When 10 was made on par with 25 man raiding in Cata, there was an entire difficulty section that was removed that wiped out a lot of guilds and pugging.
They added LFR to try and fix this I guess, but it was completely the wrong tool for the job and threw so many of the toxic elements of the community and bad-development together and made it all feel even worse somehow. A lot of the updates to loot rules we have now were made just because of the toxicty and selfishness of the playerbase - It's hard to imagine now that when Blizzard launched LFR then they wouldn't just assume half the players were trash people and would NEED on every item as their 10 gold from selling it was more important than someone else getting a good upgrade - but I remember at the time that even I was shocked at how cuntish the community had gotten.

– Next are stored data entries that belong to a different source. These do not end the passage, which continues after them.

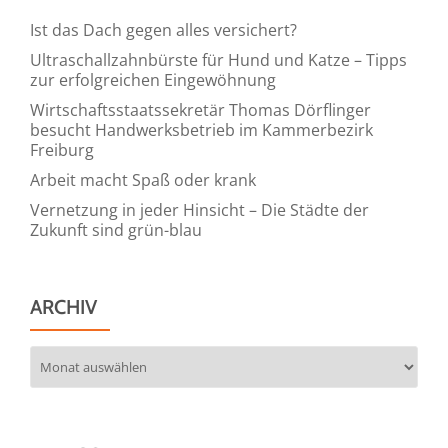
Ist das Dach gegen alles versichert?
Ultraschallzahnbürste für Hund und Katze – Tipps
zur erfolgreichen Eingewöhnung
Wirtschaftsstaatssekretär Thomas Dörflinger
besucht Handwerksbetrieb im Kammerbezirk
Freiburg
Arbeit macht Spaß oder krank
Vernetzung in jeder Hinsicht – Die Städte der
Zukunft sind grün-blau
ARCHIV
Archiv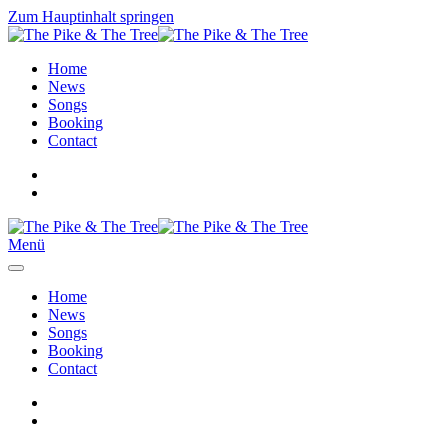
Zum Hauptinhalt springen
Home
News
Songs
Booking
Contact
Menü
Home
News
Songs
Booking
Contact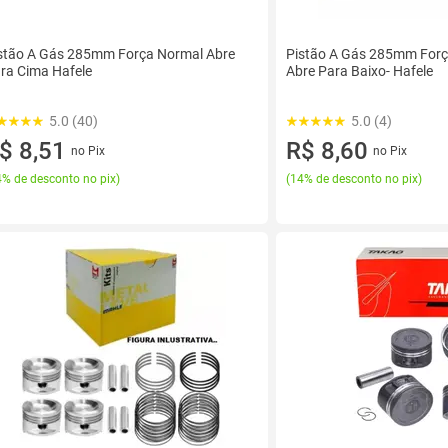
stão A Gás 285mm Força Normal Abre
Pistão A Gás 285mm For
ra Cima Hafele
Abre Para Baixo- Hafele
5.0 (40)
5.0 (4)
$ 8,51
R$ 8,60
no Pix
no Pix
% de desconto no pix
)
(
14% de desconto no pix
)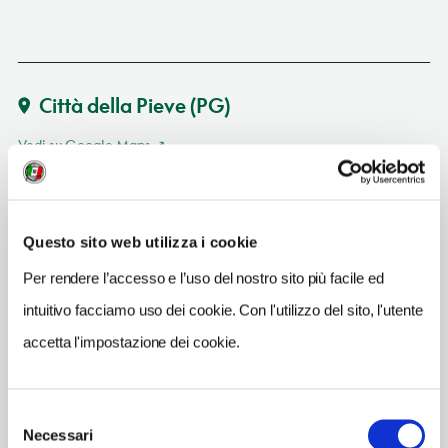
Città della Pieve
(PG)
Vedi su Google Maps
INDIRIZZO
via Piave - 06062
Questo sito web utilizza i cookie
Città della Pieve (PG)
Umbria
Per rendere l’accesso e l’uso del nostro sito più facile ed
intuitivo facciamo uso dei cookie. Con l'utilizzo del sito, l'utente
TELEFONO
0578299375
accetta l'impostazione dei cookie.
CONDIZIONI DI VISITA
ingresso a pagamento
Selezione
Necessari
del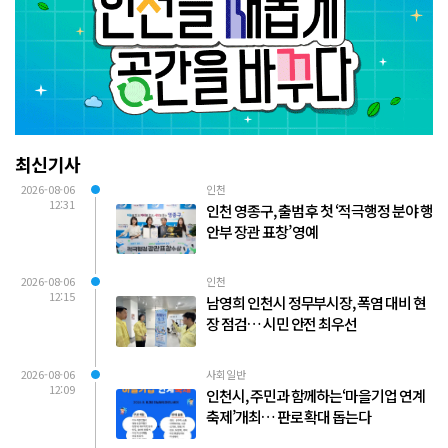
최신기사
2026-08-06
인천
12:31
인천 영종구, 출범 후 첫 ‘적극행정 분야 행
안부 장관 표창’ 영예
2026-08-06
인천
12:15
남영희 인천시 정무부시장, 폭염 대비 현
장 점검… 시민 안전 최우선
2026-08-06
사회일반
12:09
인천시, 주민과 함께하는‘마을기업 연계
축제’개최… 판로 확대 돕는다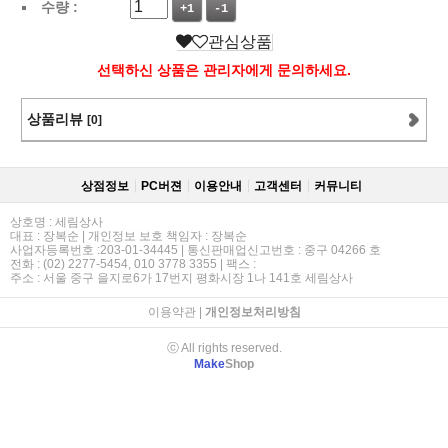
수량 :
+1
-1
관심상품
선택하신 상품은 관리자에게 문의하세요.
상품리뷰
[0]
상점정보
PC버젼
이용안내
고객센터
커뮤니티
상호명 : 세림상사
대표 : 장복순 | 개인정보 보호 책임자 : 장복순
사업자등록번호 :203-01-34445 | 통신판매업신고번호 : 중구 04266 호
전화 : (02) 2277-5454, 010 3778 3355 | 팩스 :
주소 : 서울 중구 을지로6가 17번지 평화시장 1나 141호 세림상사
이용약관
|
개인정보처리방침
ⓒ All rights reserved.
Make
Shop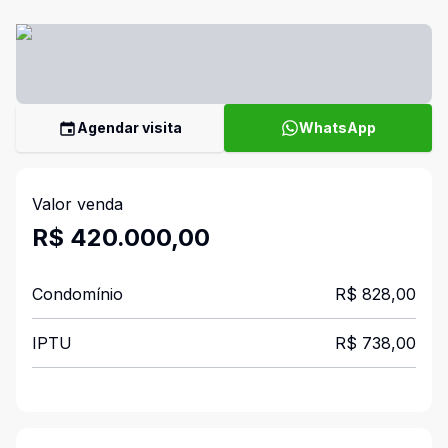
Agendar visita
WhatsApp
Valor venda
R$ 420.000,00
Condomínio
R$ 828,00
IPTU
R$ 738,00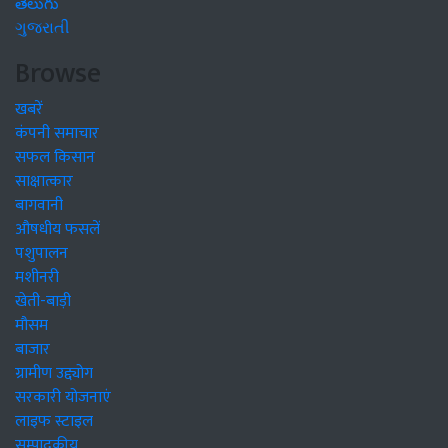
తెలుగు
ગુજરાતી
Browse
खबरें
कंपनी समाचार
सफल किसान
साक्षात्कार
बागवानी
औषधीय फसलें
पशुपालन
मशीनरी
खेती-बाड़ी
मौसम
बाजार
ग्रामीण उद्द्योग
सरकारी योजनाएं
लाइफ स्टाइल
सम्पादकीय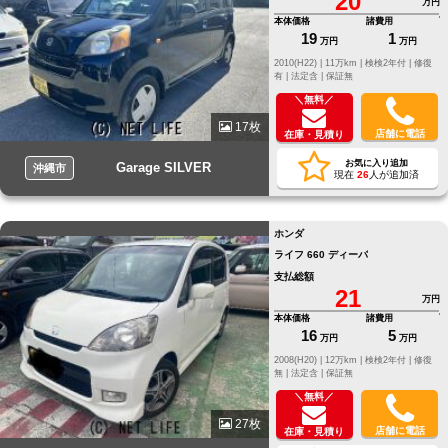
20
万円
本体価格
諸費用
19
1
万円
万円
2010(H22) |
11万km |
検検2年付 |
修復
有 |
法定含 |
保証無
＼無料／
17枚
店舗に電話
在庫・見積り
お気に入り追加
Garage SILVER
沖縄市
現在
26
人が追加済
ホンダ
ライフ 660 ディーバ
支払総額
21
万円
本体価格
諸費用
16
5
万円
万円
2008(H20) |
12万km |
検検2年付 |
修復
無 |
法定含 |
保証無
＼無料／
27枚
店舗に電話
在庫・見積り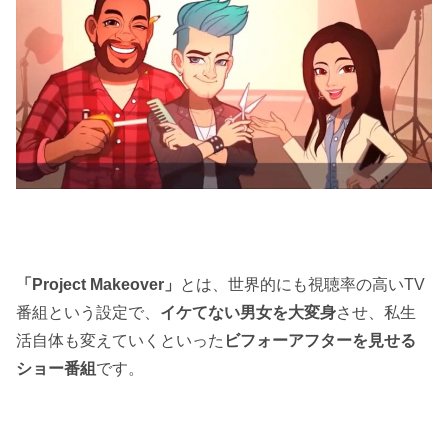
「Project Makeover」
とは、世界的にも視聴率の高いTV
番組という設定で、
イケてない男女を大変身
させ、私生
活自体も変えていくといった
ビフォーアフターを見せる
ショー番組
です。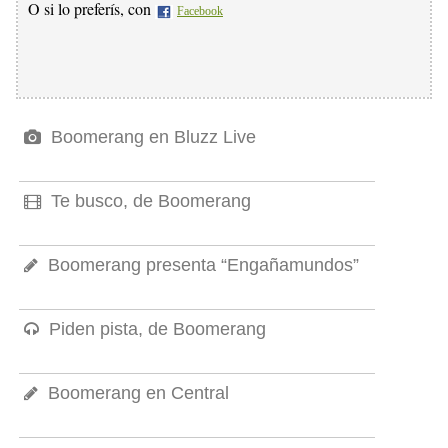
O si lo preferís, con
Facebook
Boomerang en Bluzz Live
Te busco, de Boomerang
Boomerang presenta “Engañamundos”
Piden pista, de Boomerang
Boomerang en Central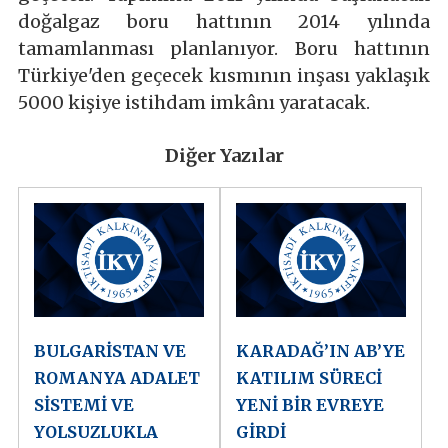
doğalgaz boru hattının 2014 yılında
tamamlanması planlanıyor. Boru hattının
Türkiye'den geçecek kısmının inşası yaklaşık
5000 kişiye istihdam imkânı yaratacak.
Diğer Yazılar
BULGARİSTAN VE
KARADAĞ’IN AB’YE
ROMANYA ADALET
KATILIM SÜRECİ
SİSTEMİ VE
YENİ BİR EVREYE
YOLSUZLUKLA
GİRDİ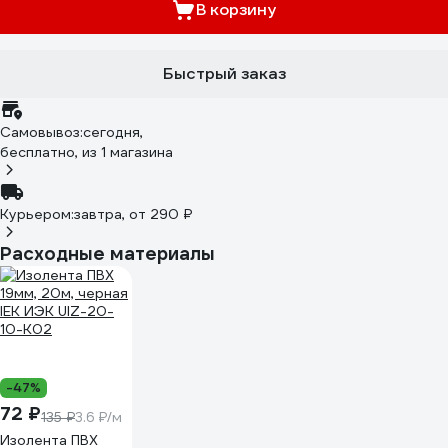
В корзину
Быстрый заказ
Самовывоз:
сегодня,
бесплатно
, из 1 магазина
Курьером:
завтра,
от 290 ₽
Расходные материалы
-47%
72 ₽
135 ₽
3.6 ₽/м
Изолента ПВХ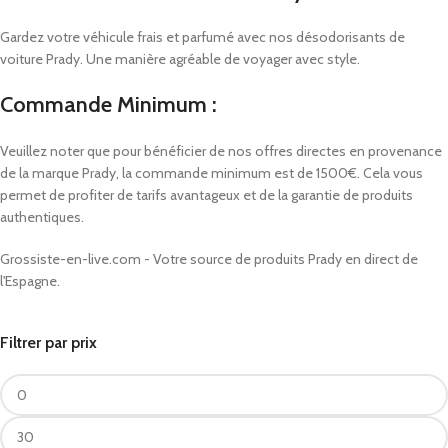
Gardez votre véhicule frais et parfumé avec nos désodorisants de
voiture Prady. Une manière agréable de voyager avec style.
Commande Minimum :
Veuillez noter que pour bénéficier de nos offres directes en provenance
de la marque Prady, la commande minimum est de 1500€. Cela vous
permet de profiter de tarifs avantageux et de la garantie de produits
authentiques.
Grossiste-en-live.com - Votre source de produits Prady en direct de
l'Espagne.
Filtrer par prix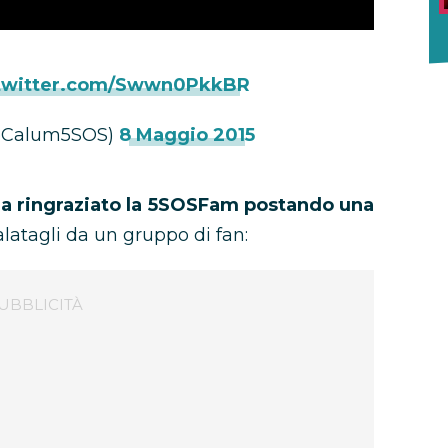
.twitter.com/Swwn0PkkBR
@Calum5SOS)
8 Maggio 2015
a ringraziato la 5SOSFam postando una
latagli da un gruppo di fan: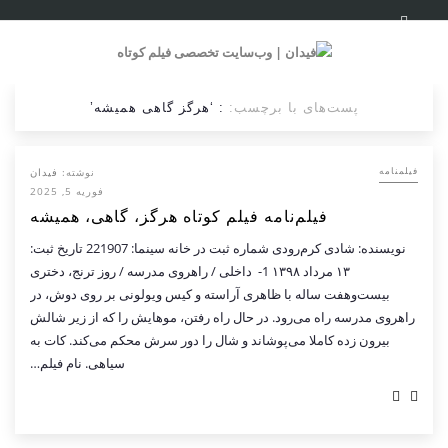
پست‌های با برچسب:
: ‘هرگز گاهی همیشه’
نوشته:
فیدان
فیلمنامه
فوریه 5, 2025
فیلم‌نامه فیلم کوتاه هرگز، گاهی، همیشه
نویسنده: شادی کرم‌رودی شماره ثبت در خانه سینما: 221907 تاریخ ثبت:
۱۳ مرداد ۱۳۹۸ 1- داخلی / راهروی مدرسه / روز ترنج، دختری
بیست‌وهفت ساله با ظاهری آراسته و کیس ویولونی بر روی دوش، در
راهروی مدرسه راه می‌رود. در حال راه رفتن، موهایش را که از زیر شالش
بیرون زده کاملا می‌پوشاند و شال را دور سرش محکم می‌کند. کات به
سیاهی. نام فیلم…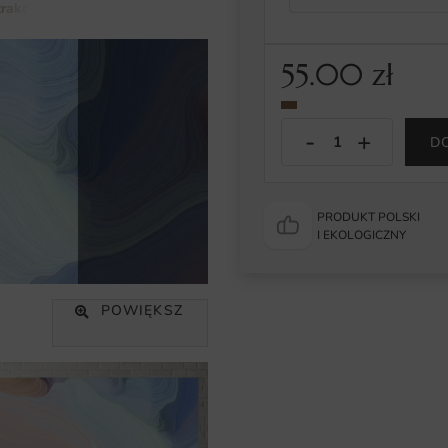
rakcja
Obraz Płynne Fale
55.00
zł
D
PRODUKT POLSKI
I EKOLOGICZNY
POWIĘKSZ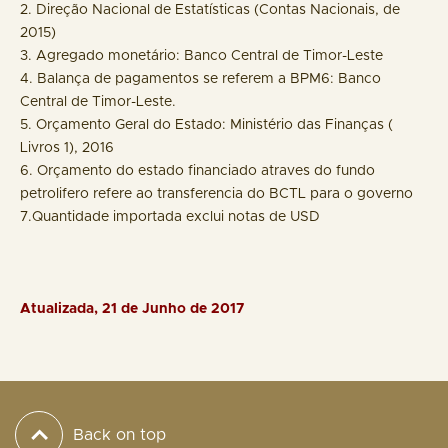
2. Direção Nacional de Estatísticas (Contas Nacionais, de
2015)
3. Agregado monetário: Banco Central de Timor-Leste
4. Balança de pagamentos se referem a BPM6: Banco
Central de Timor-Leste.
5. Orçamento Geral do Estado: Ministério das Finanças (
Livros 1), 2016
6. Orçamento do estado financiado atraves do fundo
petrolifero refere ao transferencia do BCTL para o governo
7.Quantidade importada exclui notas de USD
Atualizada, 21 de Junho de 2017
Back on top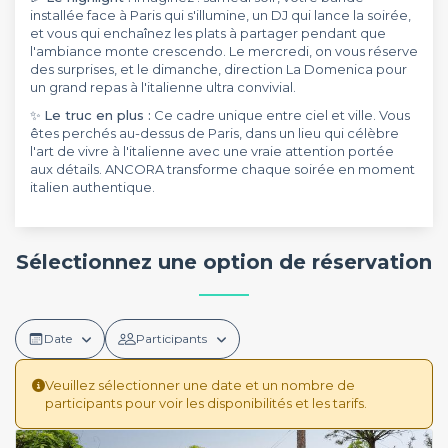
installée face à Paris qui s'illumine, un DJ qui lance la soirée,
et vous qui enchaînez les plats à partager pendant que
l'ambiance monte crescendo. Le mercredi, on vous réserve
des surprises, et le dimanche, direction La Domenica pour
un grand repas à l'italienne ultra convivial.
✨
Le truc en plus :
Ce cadre unique entre ciel et ville. Vous
êtes perchés au-dessus de Paris, dans un lieu qui célèbre
l'art de vivre à l'italienne avec une vraie attention portée
aux détails. ANCORA transforme chaque soirée en moment
italien authentique.
Sélectionnez une option de réservation
Date
Participants
Veuillez sélectionner une date et un nombre de
participants pour voir les disponibilités et les tarifs.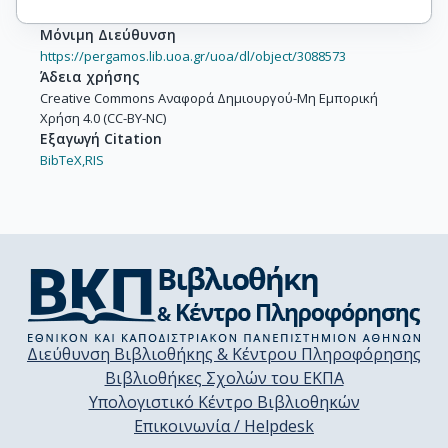
Μόνιμη Διεύθυνση
https://pergamos.lib.uoa.gr/uoa/dl/object/3088573
Άδεια χρήσης
Creative Commons Αναφορά Δημιουργού-Μη Εμπορική
Χρήση 4.0 (CC-BY-NC)
Εξαγωγή Citation
BibTeX,
RIS
Διεύθυνση Βιβλιοθήκης & Κέντρου Πληροφόρησης
Βιβλιοθήκες Σχολών του ΕΚΠΑ
Υπολογιστικό Κέντρο Βιβλιοθηκών
Επικοινωνία / Helpdesk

I don't think they fixed the raiding level issues until they added the flexible raiding for SOO - This kinda solved this gap in raiding they'd created with CATA. By then though, the more casual players were just doing LFR instead or had quit already so it never really recovered.
Last edited by rogueMatthias; 2021-12-24 at 12:22 AM.
BASIC CAMPFIRE for WARCHIEF UK Prime Minister!
100% correct. I'm embarrassed I didn't see it until recently, but on top of Wrath's other design successes, 10-mans are likely to be the key to Classic's popularity — especially because everyone knows what's coming around. Established guilds can use them like scrimmage. Up-and-coming guilds, though, can use these as starting capital. They won't even need a full roster: have a core, pug the last slots, and even in Ulduar they can get their money's worth out of 2 hours.
Also 100% correct. Tragic mistakes on both ends. For 4.3, Blizzard suddenly had tunnel vision and saw only two types of players: world-class champs and incompetents who'd just as soon be mailed loot. Absolutely no understanding that there *is* a spectrum of difficulty expectation and social contracts; that players still wanted to earn their rewards and cooperate with others, but needed something a little easier. It wasn't until mid-MOP that some poster on the official forums used the phrase "beer league" and Ghostcrawler put 2 and 2 together, drawing attention to what became Flex, and the belated restoration of that section.When 10 was made on par with 25 man raiding in Cata, there was an entire difficulty section that was removed that wiped out a lot of guilds and pugging. They added LFR to try and fix this I guess, but it was completely the wrong tool for the job and threw so many of the toxic elements of the community and bad-development together and made it all feel even worse somehow.
Wotlk solved a lot of the problems or unfinished work that were in vanilla/tbc, namely the classes finally felt complete and they found a good system for raid loot. They still didn't figure out PvP gearing though, that came in cataclysm. That's why I'd prefer cata slightly more than wrath.
With how they have handled TBC Classic, my interest has disappeared in Wrath Classic.
It will be the most played WoW version regardless of what some people on MMO Champion say.